Hi.
I’m running Audacity 2.4.2 on Windows 10. I’ve placed my projects on my NAS in my LAN and I’ve noticed that working directly on those files results in very slow Audacity response.
Is it normal? Is it not recommended to work with “remote” files?
In my opinion, Audacity should actually make a local copy (temp) of the project and be working on this data. Only when saving, it should save to the shared network folder.
Yes. Audacity hates Cloud Drives, too. External local drives are “iffy.”
Move your work to a local/internal drive and then do production.
Audacity can’t do real time audio production through network redirection, collision detection, and error management. Network drives may appear as regular drives to you, but they’re not.
Audacity insists on doing a lot of work in hardware memory. It can shift to a slower local/internal drive if it absolutely has to and anything slower or sloppier than that may just fail.
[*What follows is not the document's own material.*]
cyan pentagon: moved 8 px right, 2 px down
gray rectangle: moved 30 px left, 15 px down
Audio (and video) production is nothing like typing a message or shuttling spreadsheets around. It doesn’t wait and there are no times to stop and take a breath. It’s constant-on and a lot of the fudge built into storage systems gets in the way.
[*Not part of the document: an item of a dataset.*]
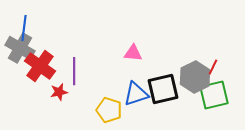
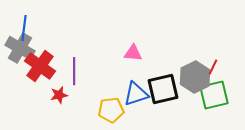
red star: moved 3 px down
yellow pentagon: moved 2 px right; rotated 25 degrees counterclockwise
There’s another layer of this, too. Make sure you can point to two different places that store valuable work. Internal drives and a network drive is OK. Cloud drive and a thumb drive is OK. Two folders on an internal drive is not OK.
It gets worse. Your local/internal drive should be a Solid State Drive and not spinning metal. Spinning metal can be forced to work most times, but can create problems as it fills up or becomes fragmented or sloppy.
Again, audio production is real-time, always-on. When you hit play, the machine has to produce constant, smooth data transfer.